Hari ini ketika aku diundang oleh orangtua dari kekasihku untuk menghadiri pernikahan adiknya orang tuaku melarang, mengatakan bahwa itu melanggar adat. Lalu adat apa yang aku langgar? Adat di Pariamankah, adat disolok, dipesisirkah atau adat di rantau orang?. Apakah ada larangannya ketika seseorang ingin menyambung silaturahmi kesesama manusia? Menghadiri pernikahan apakah itu melanggar adat? Lalu dimana letaknya aturan adat ketika Mamak tidak mendidik keponakannya? Apakah itu tidak melanggar adat?
Ada saat aku berbincang-bincang dengan kedua orangtuaku membahas tentang hubunganku dengan kekeasihku.
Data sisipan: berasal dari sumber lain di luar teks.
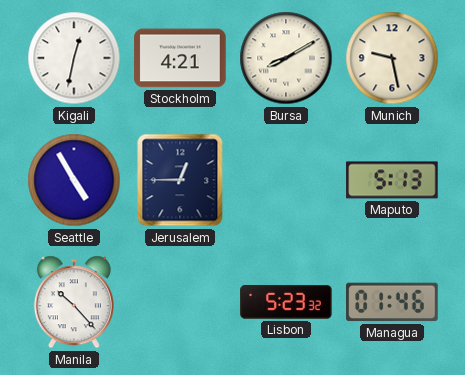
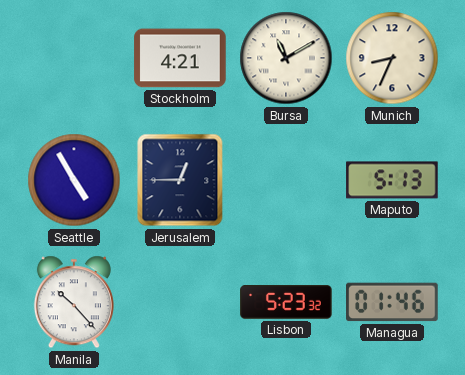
Kigali: 12:32 -> none
Bursa: 8:10 -> 11:10
Munich: 9:28 -> 8:34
Ayah ku berkata jika aku ingin lanjut dengan pacarku kejenjang lebih serius orang tuaku tidak akan pernah setuju. Jika mereka harus mengeluarkan uang untuk memberi jemputan, ia lebih baik membeli ternak untuk di beli bisa menghasilkan uang. Lalu bagaimana dengan perasaanku? Apakah mereka tidak perduli? Lalu bagaimana dengan adat yang mengikat? Apakah mereka akan bertanggung jawab untuk kesedihanku?